Insights
Why institutional documents fail in the first paragraph
Most institutional documents are lost before the reader reaches the second page. The substance beneath is rarely the problem. In thirty years of reading submissions, proposals, policy notes, and memoranda across half a dozen jurisdictions, I have seen well-argued work defeated by an opening paragraph that did not know what the reader was being asked to do.
A senior reader comes to a document in a state of constrained attention. She has several other documents waiting, a meeting at four, and a sceptical instinct born of long experience with writing that does not respect her time. What she is looking for in the first paragraph is the answer to a single quiet question. Why am I reading this, and what is it going to ask of me when I have finished? If the first paragraph does not address that question, directly and with some confidence, she will put the document down, or worse, continue reading it with the silent verdict already formed.
The failure takes one of a few characteristic shapes. The first is the throat-clearing opening. Four or five sentences of context before the document's central proposition is introduced. The writer believes, not unreasonably, that the reader needs a runway before take-off. In fact the runway was the reader's decision to open the document at all. What is required now is the signal to climb.
The second shape is the inverted opening. The writer opens with the conclusion, but obscured by the technical apparatus that justified it. The first sentence reads as though it were the last sentence of the third chapter. Everything needed to understand it is still to come. The reader, who has no such preparation, is defeated on the first line.
The third, and the most common at senior institutional level, is the careful opening. The writer is so conscious of the political, legal, or reputational weight of the document that every phrase is hedged, every assertion softened, every claim parenthesised. The reader, within seconds, understands that the document does not wish to say anything clearly. She adjusts her estimate of the document's usefulness accordingly.
What does a first paragraph actually need to do? It needs to perform three small feats, and to perform them quickly.
It needs to tell the reader what the document is, not in the sense of its cover label, but in the sense of its purpose. A feasibility study presented at the top as a feasibility study has said nothing. A feasibility study presented at the top as an assessment of whether the proposed terminal facility can be financed at acceptable terms within the client's stated window has said something useful.
It needs to tell the reader, immediately, what the writer's own position on the matter is. Not the final answer in detail, but the direction of travel. Institutional readers, in my experience, read faster and with greater generosity when they know whose side the document is on. A document that maintains suspense about its own view until the final section is not being fair to the reader. It is, in truth, not being fair to the subject either.

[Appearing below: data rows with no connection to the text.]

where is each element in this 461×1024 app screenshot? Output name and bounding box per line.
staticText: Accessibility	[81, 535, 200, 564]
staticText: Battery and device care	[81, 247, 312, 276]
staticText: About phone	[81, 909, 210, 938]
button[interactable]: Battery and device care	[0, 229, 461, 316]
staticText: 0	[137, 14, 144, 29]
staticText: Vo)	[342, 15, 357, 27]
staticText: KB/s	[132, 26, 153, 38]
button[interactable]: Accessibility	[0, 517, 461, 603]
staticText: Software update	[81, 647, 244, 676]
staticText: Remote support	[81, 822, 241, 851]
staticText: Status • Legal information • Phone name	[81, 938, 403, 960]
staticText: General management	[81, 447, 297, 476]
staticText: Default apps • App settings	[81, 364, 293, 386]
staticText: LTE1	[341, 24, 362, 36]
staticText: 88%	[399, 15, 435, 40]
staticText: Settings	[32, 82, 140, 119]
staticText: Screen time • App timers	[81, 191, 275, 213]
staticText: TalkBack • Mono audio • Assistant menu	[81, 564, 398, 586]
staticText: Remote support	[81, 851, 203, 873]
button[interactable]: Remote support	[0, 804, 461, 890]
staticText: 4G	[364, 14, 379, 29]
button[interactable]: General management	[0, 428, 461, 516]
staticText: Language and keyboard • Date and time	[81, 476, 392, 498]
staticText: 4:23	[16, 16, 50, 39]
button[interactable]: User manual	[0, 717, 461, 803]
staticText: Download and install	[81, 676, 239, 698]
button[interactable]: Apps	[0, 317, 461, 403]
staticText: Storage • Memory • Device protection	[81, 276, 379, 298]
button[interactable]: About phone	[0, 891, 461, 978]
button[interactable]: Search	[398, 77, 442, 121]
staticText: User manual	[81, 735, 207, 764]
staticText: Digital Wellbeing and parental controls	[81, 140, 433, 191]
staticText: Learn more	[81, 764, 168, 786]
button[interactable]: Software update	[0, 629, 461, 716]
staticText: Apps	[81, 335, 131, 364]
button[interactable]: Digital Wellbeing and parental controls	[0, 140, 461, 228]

It needs to tell the reader what will be asked of her when the reading is complete. A decision, an endorsement, an allocation of resources, a reply, a signature. The first paragraph sets the shape of that ask. A document that asks for nothing should not have been written at the length it was written. A document that asks for a great deal should signal that fact early, so that the reader can calibrate her attention to the weight of what is coming.
These are simple principles, and in the abstract they are unarguable. The difficulty, almost always, is that the writer of the document is also an agent inside the institution that commissioned it. He knows too much. He is too close. The compromises that shaped the document's brief are visible to him, and he is tempted to signal those compromises in the first paragraph by softening the voice. This is almost always a mistake. The reader does not need to know about the compromises. She needs to know what she is being asked to do.
There is a practical test I often suggest to teams that are drafting a senior institutional document. Write the first paragraph. Then cover the rest of the document and hand the first paragraph to a senior colleague who knows nothing about the project. Ask her to tell you, in a single sentence, what the document is about and what it wants her to do. If she cannot, the first paragraph is not yet written. What is on the page is a warm-up, not an opening.
The discipline of an institutional document is, in the end, the discipline of respect for the reader. A senior reader gives a document her attention as a courtesy, not as an obligation. The first paragraph either repays that courtesy or squanders it. I have rarely seen a document that was lost in the first paragraph recover itself in the chapters that followed. I have very often seen a document that won the first paragraph survive mistakes elsewhere that it had no right to survive. Attention, once earned in the opening, is forgiving. Attention, once lost in the opening, is almost never recovered.
The best compliment a senior reader can pay a document is the one she rarely says aloud. She reads it all the way through. The first paragraph is how a writer earns the right to that compliment.